高橋克彦 『写楽殺人事件』2010/12/08



サントリー美術館で見た『吉原細見』のことが載っていたのは、この本です。
写楽って、9か月(とかおよそ10カ月とか)の間に140点以上の錦絵を出版し、忽然といなくなった絵師です。

写楽は誰か?

未だに謎で、たくさんの説があります。
例えば、有名な絵師―円山応挙、葛飾北斎、歌麿、谷文晁など―だったとか、阿波の能役者だったとか、実は蔦屋重三郎だったとか・・・。
説としては、写楽工房説とか写楽個人説、写楽別人説とかあるようです。

このミステリーは写楽の正体がわからないのをうまく使っています。

浮世絵研究で有名な団体は2つありました。
在野の研究家、嵯峨を中心としている「浮世絵愛好会」と武蔵野大学の西島を中心とした「江戸美術ゼミナール」です。

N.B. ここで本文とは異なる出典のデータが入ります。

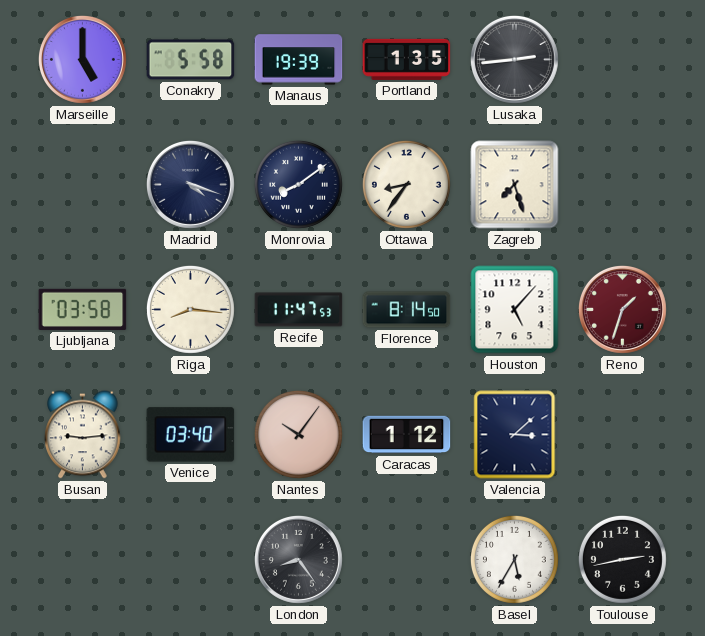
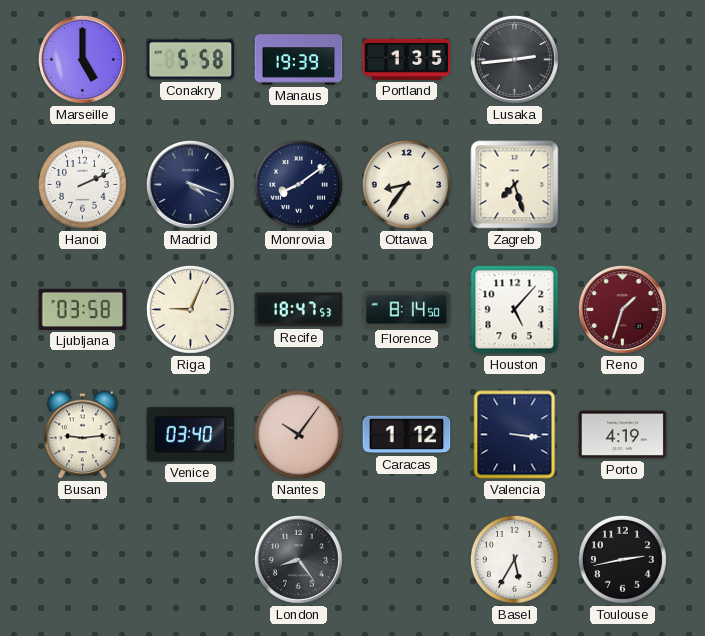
Hanoi: none -> 2:11
Riga: 8:16 -> 9:04
Recife: 11:47 -> 18:47
Valencia: 3:08 -> 3:16
Porto: none -> 4:19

嵯峨は西島が理事をしている「江戸美術協会」に反旗を翻しており、嵯峨と西島の対立は二十年来になっていました。

ある日、嵯峨が遺体で見つかります。
西島の助手をしている津田は、嵯峨の義弟の水野が売りに出した、嵯峨の蔵書の古本を安くで手に入れます。
その時に津田は水野からある画集をもらい、その画集を見ているうちに、写楽とは誰かという新しい説を考えつきます。

その説は西島からお墨付きをもらうのですが、津田のようなものが発表しても相手にされないと、西島が新しい説として発表することになってしまいます。

ところが、写楽の新しい説を発表した後、西島は火事で死んでしまいます。

嵯峨と西島、この2人は殺されたのだろうか?
そして西島が出した説は・・・?

日本美術っておもしろいですね。
今頃になって気づきました。

高橋さんは浮世絵の研究者でもあるのですね。それでなければ書けないでしょう。
浮世絵を知るきっかけとしてはいい本です。

写楽とはだれかだけでもミステリーですからね。